= Thermal infrared spectroscopy =

Measurement of thermal radiation emitted from materials

Thermal infrared spectroscopy (TIR spectroscopy) is the subset of infrared spectroscopy that deals with radiation emitted in the infrared part of the electromagnetic spectrum. The emitted infrared radiation, though similar to blackbody radiation, is different in that the radiation is banded at characteristic vibrations in the material. The method measures the thermal infrared radiation emitted (as opposed to being transmitted or reflected) from a volume or surface. This method is commonly used to identify the composition of surface by analyzing its spectrum and comparing it to previously measured materials. It is particularly suited to airborne and spaceborne applications.

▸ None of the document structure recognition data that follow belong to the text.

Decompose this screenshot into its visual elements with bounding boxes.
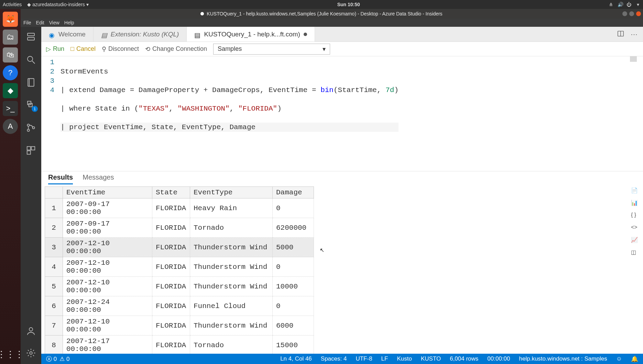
- cell-eventtime[interactable]: 2007-09-17 00:00:00: [63, 198, 152, 218]
- chart-icon[interactable]: 📈: [631, 237, 639, 244]
- cell-state[interactable]: FLORIDA: [152, 218, 190, 238]
- cell-state[interactable]: FLORIDA: [152, 296, 190, 316]
- menu-file[interactable]: File: [23, 20, 31, 25]
- status-warnings[interactable]: ⚠ 0: [59, 355, 69, 363]
- cell-damage[interactable]: 6000: [273, 316, 314, 335]
- cell-eventtime[interactable]: 2007-12-10 00:00:00: [63, 238, 152, 257]
- power-icon[interactable]: ⏻: [626, 2, 631, 7]
- status-language[interactable]: Kusto: [397, 355, 412, 362]
- cell-eventtype[interactable]: Thunderstorm Wind: [190, 277, 273, 296]
- explorer-icon[interactable]: 1: [25, 99, 37, 111]
- cell-eventtype[interactable]: Funnel Cloud: [190, 296, 273, 316]
- cell-state[interactable]: FLORIDA: [152, 198, 190, 218]
- cell-damage[interactable]: 0: [273, 198, 314, 218]
- cell-damage[interactable]: 15000: [273, 335, 314, 354]
- app-menu[interactable]: ◆ azuredatastudio-insiders ▾: [27, 2, 88, 7]
- panel-caret-icon[interactable]: ▾: [635, 2, 640, 7]
- visualizer-icon[interactable]: ◫: [631, 249, 639, 257]
- cell-eventtime[interactable]: 2007-12-10 00:00:00: [63, 316, 152, 335]
- cell-eventtype[interactable]: Thunderstorm Wind: [190, 238, 273, 257]
- search-icon[interactable]: [25, 54, 37, 66]
- table-row[interactable]: 22007-09-17 00:00:00FLORIDATornado620000…: [45, 218, 314, 238]
- cell-eventtype[interactable]: Heavy Rain: [190, 198, 273, 218]
- notebooks-icon[interactable]: [25, 76, 37, 89]
- table-row[interactable]: 32007-12-10 00:00:00FLORIDAThunderstorm …: [45, 238, 314, 257]
- cell-damage[interactable]: 10000: [273, 277, 314, 296]
- status-indent[interactable]: Spaces: 4: [321, 355, 347, 362]
- status-encoding[interactable]: UTF-8: [356, 355, 372, 362]
- cell-eventtime[interactable]: 2007-12-17 00:00:00: [63, 335, 152, 354]
- status-eol[interactable]: LF: [381, 355, 388, 362]
- window-minimize-button[interactable]: [622, 11, 627, 16]
- results-grid-wrap[interactable]: EventTime State EventType Damage 12007-0…: [41, 184, 314, 354]
- menu-help[interactable]: Help: [64, 20, 74, 25]
- table-row[interactable]: 72007-12-10 00:00:00FLORIDAThunderstorm …: [45, 316, 314, 335]
- table-row[interactable]: 62007-12-24 00:00:00FLORIDAFunnel Cloud0: [45, 296, 314, 316]
- dock-updater[interactable]: A: [3, 119, 18, 134]
- table-row[interactable]: 12007-09-17 00:00:00FLORIDAHeavy Rain0: [45, 198, 314, 218]
- cell-eventtime[interactable]: 2007-12-10 00:00:00: [63, 257, 152, 277]
- servers-icon[interactable]: [25, 31, 37, 43]
- minimap[interactable]: [630, 56, 637, 62]
- window-maximize-button[interactable]: [629, 11, 634, 16]
- cell-eventtime[interactable]: 2007-12-10 00:00:00: [63, 277, 152, 296]
- status-bell-icon[interactable]: 🔔: [631, 355, 638, 363]
- status-errors[interactable]: ⓧ 0: [46, 355, 57, 363]
- dock-files[interactable]: 🗂: [3, 30, 18, 45]
- results-tab-results[interactable]: Results: [48, 173, 73, 184]
- dock-terminal[interactable]: >_: [3, 101, 18, 116]
- column-header-damage[interactable]: Damage: [273, 187, 314, 198]
- results-tab-messages[interactable]: Messages: [83, 173, 114, 184]
- dock-azure-data-studio[interactable]: ◆: [3, 83, 18, 98]
- tab-kusto-query[interactable]: ▤ KUSTOQuery_1 - help.k...ft.com): [187, 27, 315, 42]
- code-editor[interactable]: 1234 StormEvents | extend Damage = Damag…: [41, 56, 643, 171]
- settings-gear-icon[interactable]: [25, 347, 37, 359]
- table-row[interactable]: 42007-12-10 00:00:00FLORIDAThunderstorm …: [45, 257, 314, 277]
- status-cursor[interactable]: Ln 4, Col 46: [280, 355, 312, 362]
- panel-clock[interactable]: Sun 10:50: [89, 2, 609, 7]
- table-row[interactable]: 82007-12-17 00:00:00FLORIDATornado15000: [45, 335, 314, 354]
- cell-damage[interactable]: 6200000: [273, 218, 314, 238]
- menu-edit[interactable]: Edit: [36, 20, 44, 25]
- status-mode[interactable]: KUSTO: [421, 355, 441, 362]
- save-csv-icon[interactable]: 📄: [631, 187, 639, 195]
- save-excel-icon[interactable]: 📊: [631, 200, 639, 207]
- cancel-button[interactable]: □ Cancel: [70, 45, 96, 53]
- save-xml-icon[interactable]: <>: [631, 224, 639, 232]
- save-json-icon[interactable]: { }: [631, 212, 639, 219]
- change-connection-button[interactable]: ⟲ Change Connection: [145, 45, 207, 53]
- tab-welcome[interactable]: ◉ Welcome: [41, 27, 94, 42]
- run-button[interactable]: ▷ Run: [46, 45, 64, 53]
- disconnect-button[interactable]: ⚲ Disconnect: [102, 45, 139, 53]
- window-close-button[interactable]: [636, 11, 641, 16]
- status-connection[interactable]: help.kusto.windows.net : Samples: [519, 355, 607, 362]
- cell-state[interactable]: FLORIDA: [152, 316, 190, 335]
- cell-eventtype[interactable]: Tornado: [190, 335, 273, 354]
- extensions-icon[interactable]: [25, 144, 37, 157]
- menu-view[interactable]: View: [49, 20, 59, 25]
- source-control-icon[interactable]: [25, 122, 37, 134]
- column-header-eventtype[interactable]: EventType: [190, 187, 273, 198]
- dock-show-apps[interactable]: ⋮⋮⋮: [0, 349, 24, 360]
- volume-icon[interactable]: 🔊: [618, 2, 622, 7]
- cell-damage[interactable]: 5000: [273, 238, 314, 257]
- column-header-eventtime[interactable]: EventTime: [63, 187, 152, 198]
- cell-damage[interactable]: 0: [273, 257, 314, 277]
- cell-state[interactable]: FLORIDA: [152, 257, 190, 277]
- cell-eventtime[interactable]: 2007-09-17 00:00:00: [63, 218, 152, 238]
- dock-firefox[interactable]: 🦊: [3, 12, 18, 27]
- cell-state[interactable]: FLORIDA: [152, 238, 190, 257]
- network-icon[interactable]: ⋔: [609, 2, 613, 7]
- database-select[interactable]: Samples ▾: [213, 44, 330, 55]
- table-row[interactable]: 52007-12-10 00:00:00FLORIDAThunderstorm …: [45, 277, 314, 296]
- cell-eventtime[interactable]: 2007-12-24 00:00:00: [63, 296, 152, 316]
- cell-state[interactable]: FLORIDA: [152, 277, 190, 296]
- cell-damage[interactable]: 0: [273, 296, 314, 316]
- split-editor-icon[interactable]: [617, 30, 624, 39]
- cell-eventtype[interactable]: Thunderstorm Wind: [190, 257, 273, 277]
- rownum-header[interactable]: [45, 187, 63, 198]
- cell-eventtype[interactable]: Tornado: [190, 218, 273, 238]
- tab-extension-kusto[interactable]: ▤ Extension: Kusto (KQL): [94, 27, 187, 42]
- dock-help[interactable]: ?: [3, 65, 18, 80]
- column-header-state[interactable]: State: [152, 187, 190, 198]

==Thermal infrared spectrometers==

===Airborne===
- HyTES: the Hyperspectral Thermal Emission Spectrometer operated by JPL and flown on a Twin Otter or ER2 aircraft
- TIMS: the Thermal Infrared Multispectral Scanner, a multispectral radiometer flown on C-130, ER-2, and the Stennis Learjet aircraft.
- SEBASS: a hyperspectral sensor developed and operated by The Aerospace Corporation.
- Hyper-Cam: a hyperspectral thermal infrared camera developed by Telops.
- OWL: a hyperspectral thermal infrared camera developed by Specim.

===Spaceborne===
- ISM: An imaging spectrometer on board the Soviet Phobos 2 spacecraft.
- ASTER: a multispectral radiometer on board the Earth-observing Terra satellite.
- TIS: A spectrometer is on board the Mangalyan spacecraft.
- TES: A hyperspectral spectrometer on board the Mars Global Surveyor spacecraft.
- Mini-TES: a small version of the TES instrument carried on both Mars Exploration Rovers.
- THEMIS: a multispectral thermal infrared imager on board the 2001 Mars Odyssey spacecraft.